A Cidadania e o Voto!

RAUL VALLERINE

Não há nada de errado com aqueles que não gostam de política, simplesmente serão governados por aqueles que gostam.

Platão

Este ano teremos a chance de agir para buscar a melhoria da gestão pública de nossos estados e do nosso país. Milhões de brasileiros aptos a votar irão às urnas para escolher seus representantes.

Este ano todos poderemos escolher candidatos para os cargos de Deputado Estadual, Deputado Federal, Senador, Governador e Presidente. Segundo o TSE, em 2022, mais de 19 milhões de jovens, com idade entre 16 e 24 anos, estarão aptos a votar.

Uma parcela considerável dentro do eleitorado brasileiro, que necessita de educação, de acesso ao mercado de trabalho, lazer, segurança! Então Jovem, se liga no processo eleitoral na hora de escolher o seu candidato e como ele ajudará na construção do seu futuro.

Cidadania e voto são termos que se equivalem em muitos aspectos, estando ambos diretamente vinculados ao conceito de democracia.

E a concretização do regime democrático previsto na Constituição depende de cada um de nós, desde que não neguemos nossa posição privilegiada de cidadãos.

O voto constitui o mais importante instrumento de mudança política e social. Todos os que não estejam satisfeitos com as políticas sociais implementadas pelos atuais governantes e legisladores ou com a omissão no dever de as implementar devem aplicar seus esforços para mudar.

O que não esteja correspondendo às necessidades da população, especialmente a parcela da população menos favorecida por essas políticas. Sufrágio universal significa que todo o cidadão dentro das normas legais tem direito ao voto.

Tal configuração de participação política foi uma vitória no sentido de ampliação dos critérios da democracia representativa no país, já que todos os cidadãos com mais de 16 anos, homens ou mulheres, alfabetizados ou analfabetos, têm direito a escolher seu representante através do voto.

No site da Câmara dos Deputados pode-se ler um breve histórico do voto no Brasil. Nele se vê que o voto pôde ser exercido já em 1532, apenas trinta e dois anos após a “descoberta” do Brasil.
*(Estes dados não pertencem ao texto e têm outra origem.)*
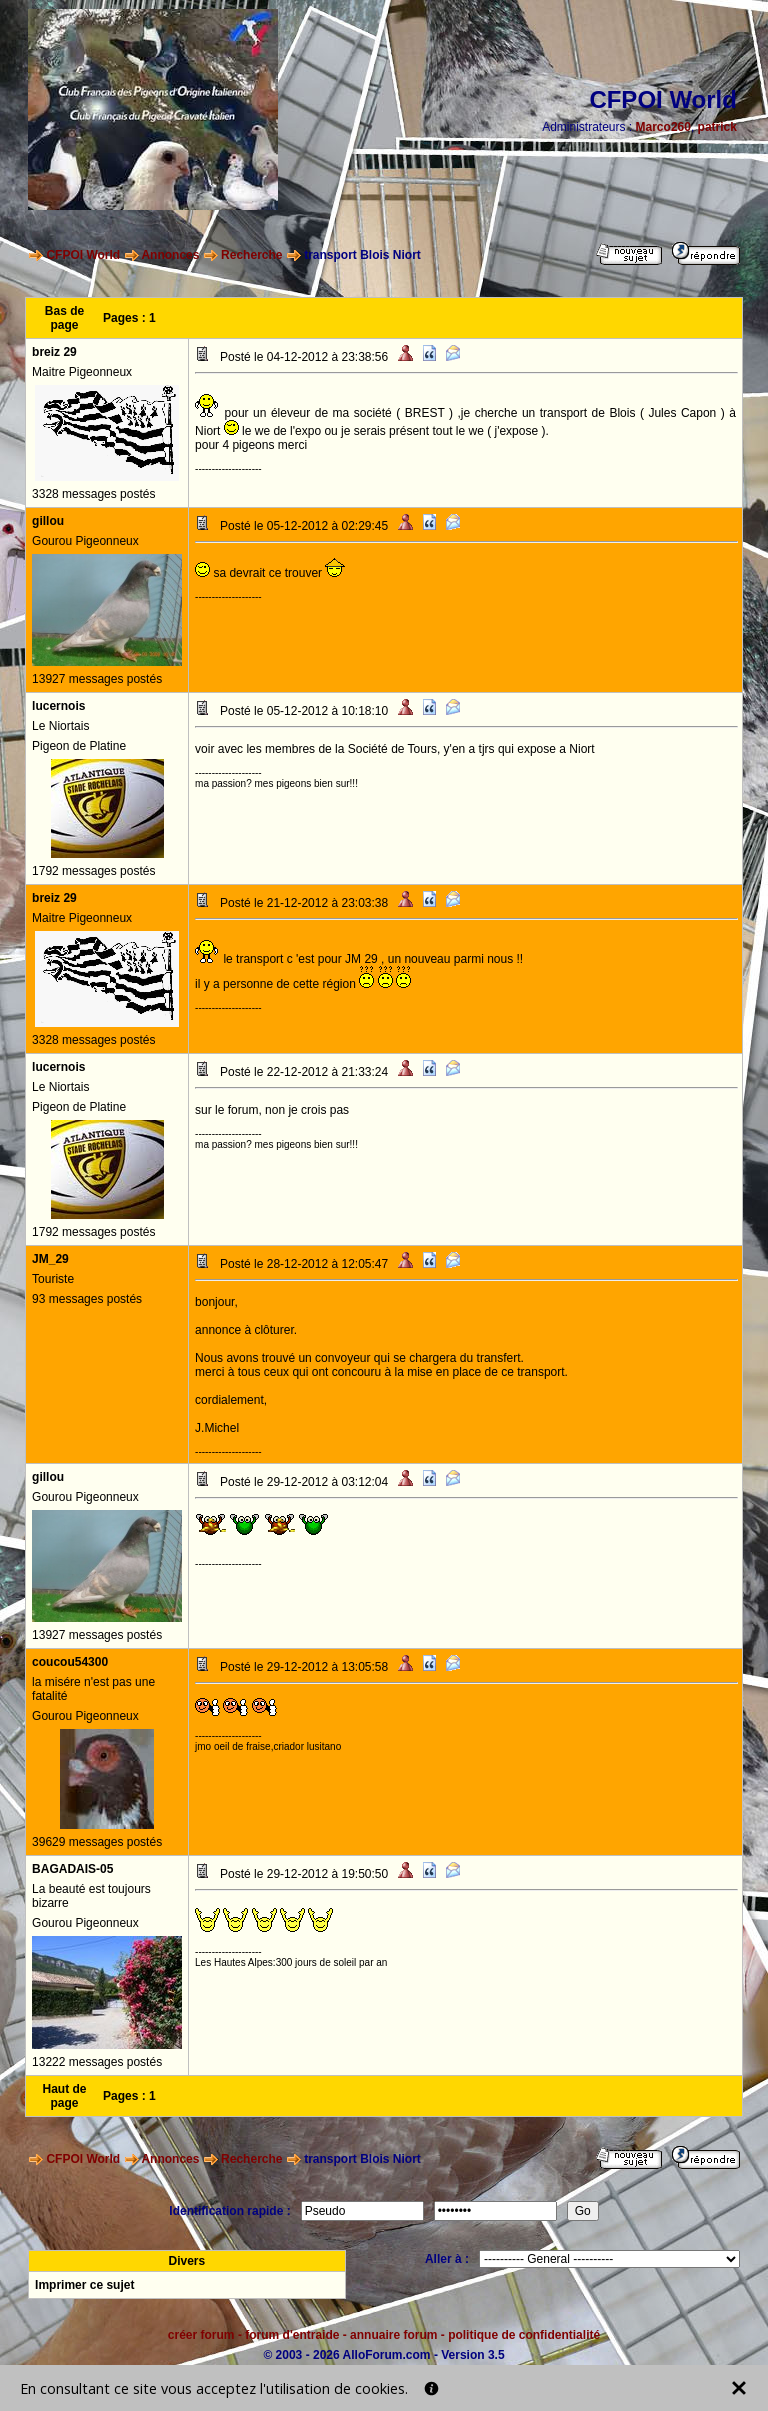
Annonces (170, 255)
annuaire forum (393, 2335)
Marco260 (663, 127)
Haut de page (65, 2096)
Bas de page (64, 318)
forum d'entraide (292, 2335)
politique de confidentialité (524, 2335)
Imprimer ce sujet (84, 2285)
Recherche (251, 255)
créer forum (201, 2335)
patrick (717, 127)
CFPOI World (83, 255)
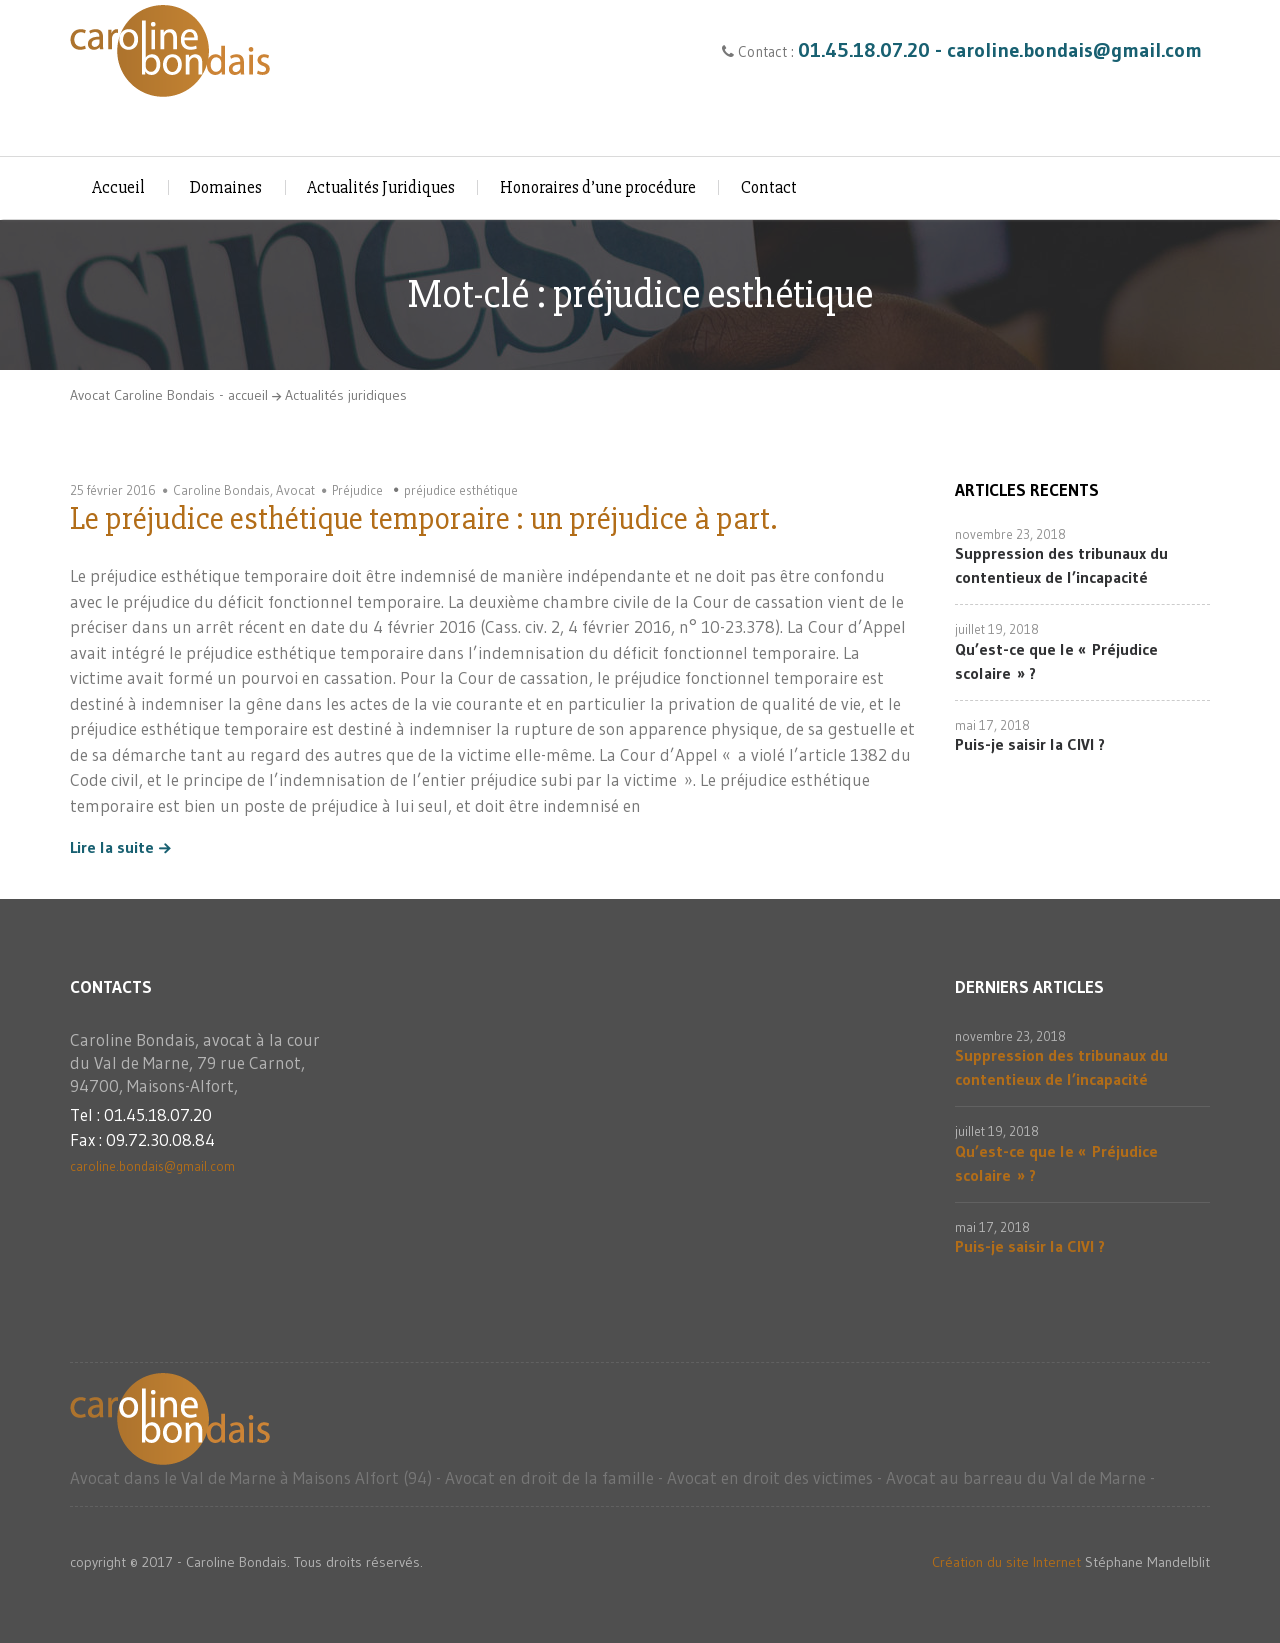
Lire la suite (112, 848)
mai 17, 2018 (992, 725)
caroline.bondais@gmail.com (152, 1166)
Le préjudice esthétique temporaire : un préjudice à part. (423, 518)
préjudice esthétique (461, 490)
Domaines (226, 187)
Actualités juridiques (346, 395)
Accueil (118, 187)
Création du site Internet (1006, 1562)
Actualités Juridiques (381, 187)
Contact (769, 187)
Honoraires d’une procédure (598, 187)
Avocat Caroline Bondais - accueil (169, 395)
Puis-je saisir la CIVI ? (1030, 744)
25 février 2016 (113, 490)
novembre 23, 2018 (1010, 534)
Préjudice (357, 490)
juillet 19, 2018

Em 1932, o Código Eleitoral passou a assegurar às mulheres brasileiras o direito ao voto

Essa breve síntese serve para demonstrar mais um motivo pelo qual devemos rememorar, para comemorar, a grande conquista do regime democrático, e dentro dele, como aspecto mais relevante, talvez, a extrema importância do voto, o direito ao exercício do sufrágio.

Por meio do voto, é possível ao eleitor escolher dentre um leque de opções previamente estabelecido uma pessoa que o representará em algumas das instituições políticas por um período determinado.

Essa escolha, na forma ideal, deve ser feita com consciência política e após uma análise das propostas do candidato e de sua viabilidade de aplicação, além do histórico pessoal e político do candidato.

Poder escolher quem vai governar nossas vidas, nos contextos econômico, político, social etc., transmite a ideia de que estamos participando do governo, mesmo que não concordemos, naturalmente, com todas as decisões tomadas pelos governantes e legisladores.

Só que a ideia de participar e ser parte não contempla toda a amplitude do conceito de cidadania, porque os súditos do rei também fazem parte do império, mas não podem ser minimamente chamados de cidadãos. Dessa diferença surge a importância extrema de ser cidadão e de se fazer respeitar como tal.

E como se pode fazer respeitar como cidadão? Comportando-se como um legítimo cidadão, ou seja, aquele componente da sociedade que dela participa para fazer valer seus direitos, cumprindo com seus deveres.

Exercitando seus direitos e cobrando das autoridades e dos demais cidadãos o cumprimento da lei e, especialmente, da Constituição.